The Sodfather keeps Safeco Field in pristine shape rain or shine
Apr 23, 2015, 6:38 PM | Updated: Apr 24, 2015, 1:21 pm
(Photo courtesy Mariners/Ben VanHouten)
It’s seven hours before game time and Safeco Field is empty — except for head groundskeeper Bob Christofferson and a few members of his team as they give the lush turf and pristine clay the first of several waterings before the first pitch.
“It’s not a job; it’s a way of life. I think about it 24-7, 365,” he said.
It’s been that way ever since Bob took over 16 years ago – actually, even before that as the head groundskeeper at Tacoma’s Cheney Stadium for 19 years, where his father worked on the original game crew as far back as 1960.

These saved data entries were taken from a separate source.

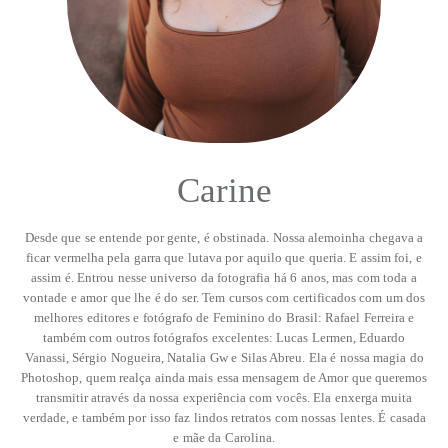
Carine
Desde que se entende por gente, é obstinada. Nossa alemoinha chegava a
ficar vermelha pela garra que lutava por aquilo que queria. E assim foi, e
assim é. Entrou nesse universo da fotografia há 6 anos, mas com toda a
vontade e amor que lhe é do ser. Tem cursos com certificados com um dos
melhores editores e fotógrafo de Feminino do Brasil: Rafael Ferreira e
também com outros fotógrafos excelentes: Lucas Lermen, Eduardo
Vanassi, Sérgio Nogueira, Natalia Gw e Silas Abreu. Ela é nossa magia do
Photoshop, quem realça ainda mais essa mensagem de Amor que queremos
transmitir através da nossa experiência com vocês. Ela enxerga muita
verdade, e também por isso faz lindos retratos com nossas lentes. É casada
e mãe da Carolina.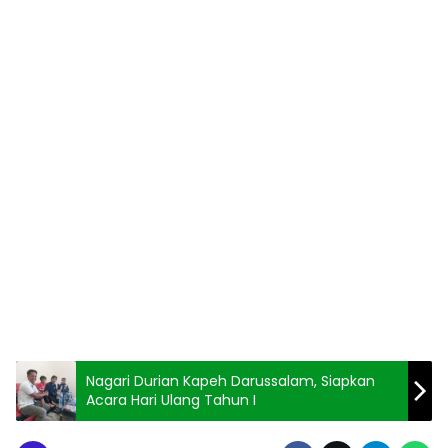
Nagari Durian Kapeh Darussalam, Siapkan
Acara Hari Ulang Tahun I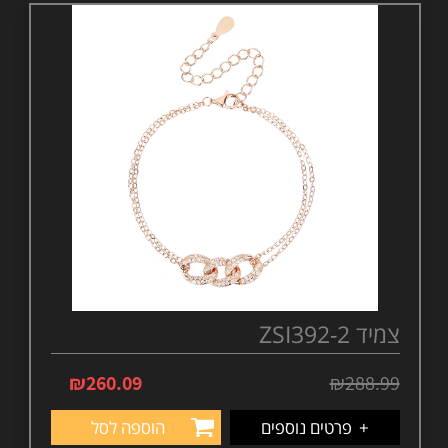
צמיד ZSI392-2
₪
260.09
₪
288.99
+
פרטים נוספים
הוספה לסל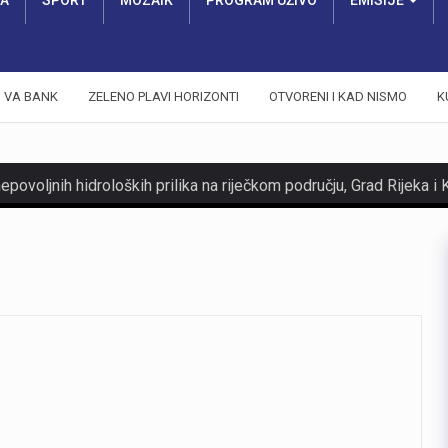
RA
SPORT
MOZAIK
PROGRAM UŽIVO
EMISIJE
VA BANK
ZELENO PLAVI HORIZONTI
OTVORENI I KAD NISMO
K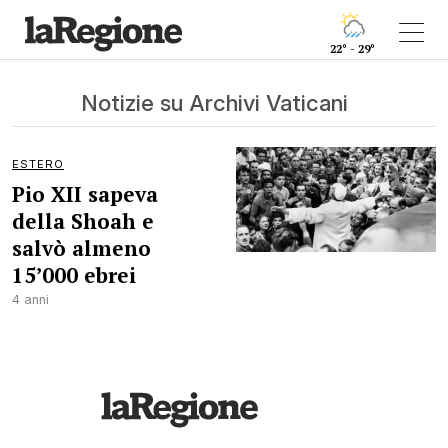
22° - 29°
Notizie su Archivi Vaticani
ESTERO
Pio XII sapeva
della Shoah e
salvò almeno
15’000 ebrei
4 anni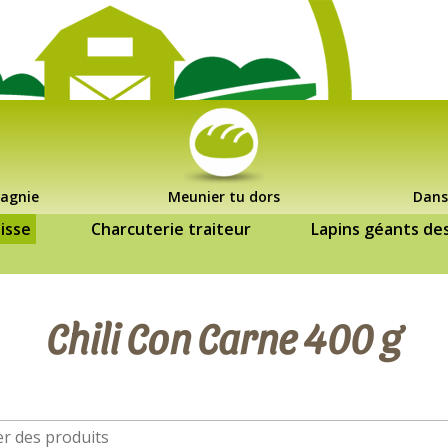
agnie
Meunier tu dors
Dans
isse
Charcuterie traiteur
Lapins géants de
Chili Con Carne 400 g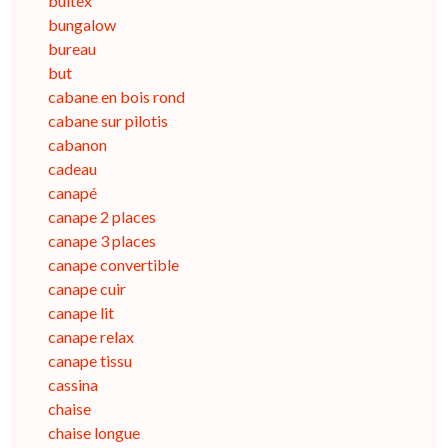
bultex
bungalow
bureau
but
cabane en bois rond
cabane sur pilotis
cabanon
cadeau
canapé
canape 2 places
canape 3 places
canape convertible
canape cuir
canape lit
canape relax
canape tissu
cassina
chaise
chaise longue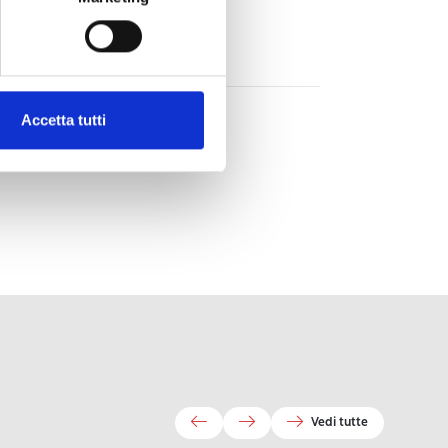
re
Accetta tutti
Vedi tutte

“I am not a good gardener but I mowed lawns. I mowed all my neighbors’ lawns. I was interested in straight lines even then. Who knew? I didn’t have any idea this is where I’d end up,” he said
Where he ended up is obsessing over every inch of his beloved Safeco Field.
Even when he’s not on the field, he’s watching it from a large monitor in his cramped office just steps from the visitors dugout along the third base line.

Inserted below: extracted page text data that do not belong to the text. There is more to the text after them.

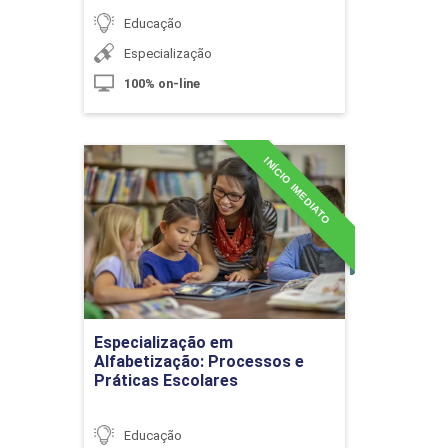
Educação
Planejamento Estratégico
Especialização
Organizacional e em Gestão de
100% on-line
Pessoas
INÍCIO IMEDIATO
Especialização em
10h
Alfabetização: Processos e
Práticas Escolares
Detalhes do curso
Coaching de Liderança
Ir para Inscrição
Especialização em
Alfabetização: Processos e
10h
Práticas Escolares
Educação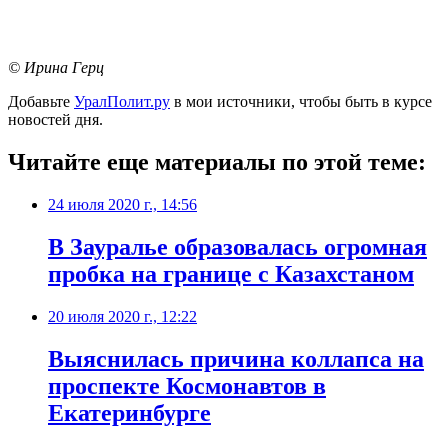
© Ирина Герц
Добавьте
УралПолит.ру
в мои источники, чтобы быть в курсе
новостей дня.
Читайте еще материалы по этой теме:
24 июля 2020 г., 14:56
В Зауралье образовалась огромная
пробка на границе с Казахстаном
20 июля 2020 г., 12:22
Выяснилась причина коллапса на
проспекте Космонавтов в
Екатеринбурге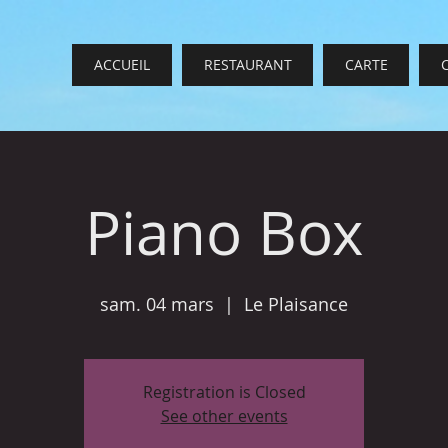
ACCUEIL
RESTAURANT
CARTE
Piano Box
sam. 04 mars
  |  
Le Plaisance
Registration is Closed
See other events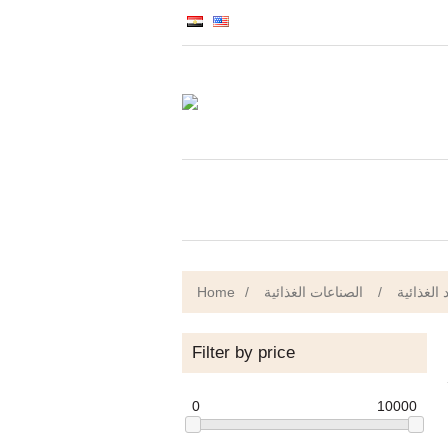
Home
/
الصناعات الغذائية
/
 الغذائية
Filter by price
0
10000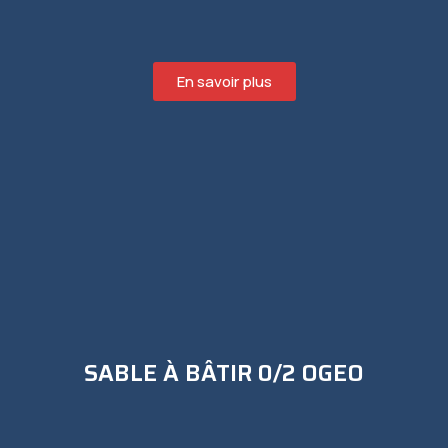
En savoir plus
SABLE À BÂTIR 0/2 OGEO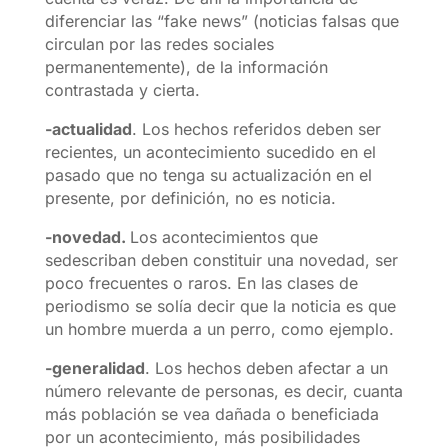
diferenciar las “fake news” (noticias falsas que
circulan por las redes sociales
permanentemente), de la información
contrastada y cierta.
-actualidad
. Los hechos referidos deben ser
recientes, un acontecimiento sucedido en el
pasado que no tenga su actualización en el
presente, por definición, no es noticia.
-novedad.
Los acontecimientos que
sedescriban deben constituir una novedad, ser
poco frecuentes o raros. En las clases de
periodismo se solía decir que la noticia es que
un hombre muerda a un perro, como ejemplo.
-generalidad
. Los hechos deben afectar a un
número relevante de personas, es decir, cuanta
más población se vea dañada o beneficiada
por un acontecimiento, más posibilidades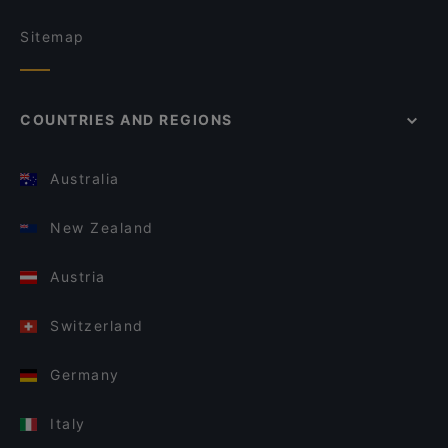
Sitemap
COUNTRIES AND REGIONS
Australia
New Zealand
Austria
Switzerland
Germany
Italy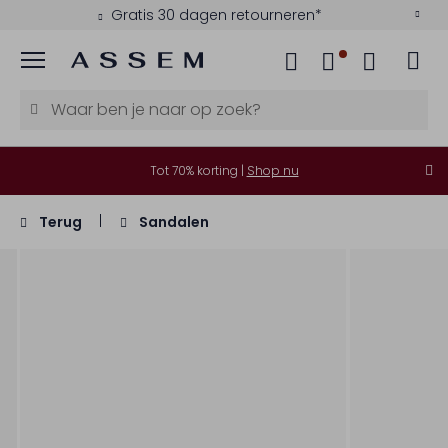
Gratis 30 dagen retourneren*
Menu
Tot 70% korting |
Shop nu
Terug
Sandalen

If he’s not looking at the field, he’s looking at the sky, or the radar.
“I always watch the weather reports and follow the weather from the moment I wake up to the moment I fall asleep.”

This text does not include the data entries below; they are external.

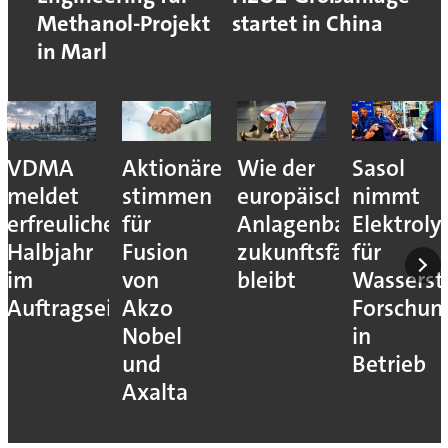
Methanol-Projekt
startet in China
in Marl
VDMA
Aktionäre
Wie der
Sasol
meldet
stimmen
europäische
nimmt
erfreuliches
für
Anlagenbau
Elektroly
Halbjahr
Fusion
zukunftsfähig
für
im
von
bleibt
Wassersto
Auftragseingang
Akzo
Forschun
Nobel
in
und
Betrieb
Axalta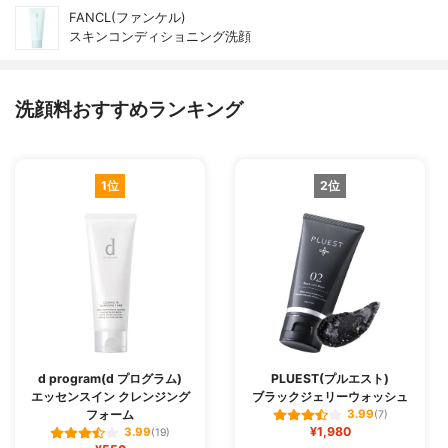
FANCL(ファンケル)
スキンコンディショニング洗顔
洗顔料おすすめランキング
1位
2位
d program(d プログラム)
PLUEST(プルエスト)
エッセンスイン クレンジング
ブラックジェリーウォッシュ
フォーム
3.99
(7)
¥1,980
3.99
(19)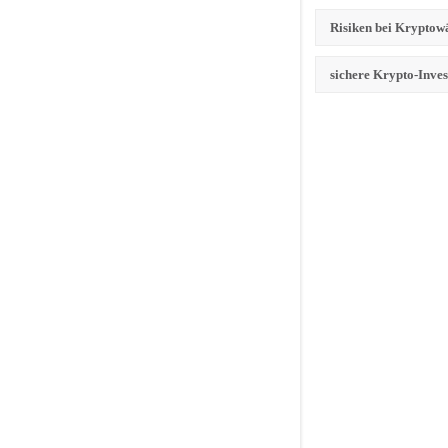
Risiken bei Krypto
sichere Krypto-Inve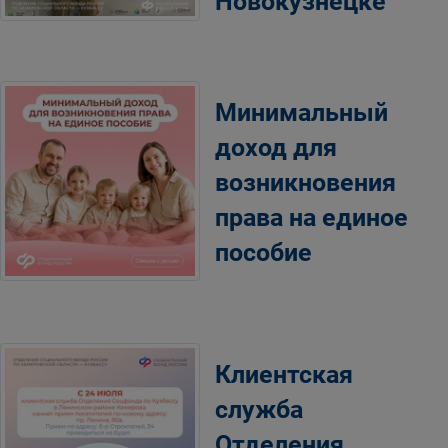
Новокузнецке
Минимальный
доход для
возникновения
права на единое
пособие
Клиентская
служба
Отделения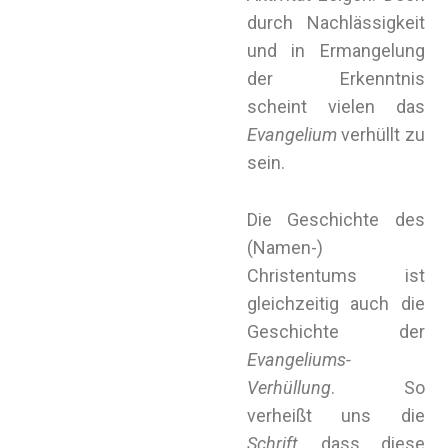
durch Nachlässigkeit
und in Ermangelung
der Erkenntnis
scheint vielen das
Evangelium
verhüllt zu
sein.
Die Geschichte des
(Namen-)
Christentums ist
gleichzeitig auch die
Geschichte der
Evangeliums-
Verhüllung
. So
verheißt uns die
Schrift
, dass diese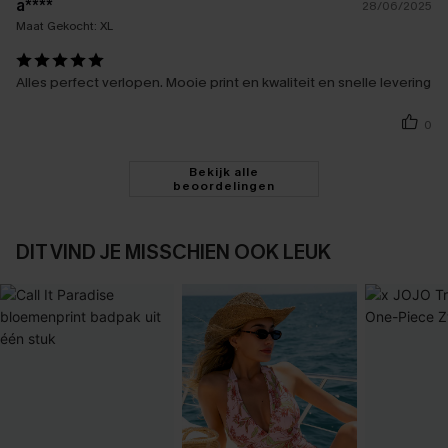
a****
28/06/2025
Maat Gekocht:
XL
Alles perfect verlopen. Mooie print en kwaliteit en snelle levering
0
Bekijk alle
beoordelingen
DIT VIND JE MISSCHIEN OOK LEUK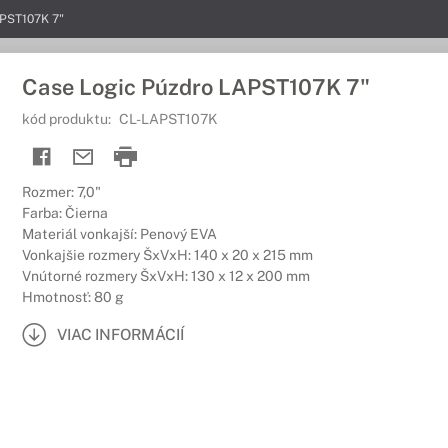
APST107K 7"
Case Logic Púzdro LAPST107K 7"
kód produktu:
CL-LAPST107K
Rozmer: 7,0"
Farba: Čierna
Materiál vonkajší: Penový EVA
Vonkajšie rozmery ŠxVxH: 140 x 20 x 215 mm
Vnútorné rozmery ŠxVxH: 130 x 12 x 200 mm
Hmotnosť: 80 g
VIAC INFORMÁCIÍ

Keeping the turf perfect is as much art as it is science. But he insists there are no big secrets.
“I think it’s time in. It’s just work. I don’t think it’s rocket science. I’ve done it for so many years. It just comes naturally,” he said. “I know there are books on it, but I think the best book is just living it.”
Bob obsesses over more than than just how the field looks. How it plays is just as important — if not more so. God forbid Kyle Seager or Robinson Cano take a bad hop to the teeth.
“I don’t want them to think about what’s underneath their feet … everybody likes their area different,” he said.
The one thing Bob doesn’t give nearly as much thought to is his dance moves, even though the grounds crew’s routines have become an integral part of the between-innings entertainment.
Bob admits he was ambivalent, at best, when the owners proposed the idea several years ago.
“I said as long as it doesn’t affect the job that we’re doing in the third inning, then we’ll do it. We got a choreographer. She used to be the Sonics’ choreographer. We’ve some really good dancers on the crew and then there’s me,” he said.
But when it comes to tending the turf, no one does it better than the Sodfather — at least at Safeco Field.
His own yard at his spread in Puyallup is another story.
“It’s not bad because I have a lawn service. I know, everybody laughs, but for so many years, I would spend my whole off days … I’ve got a big yard. I’d mow the lawn for eight hours and nothing else got done. Nothing else gets done now anyway, but at least it looks decent,” he laughed.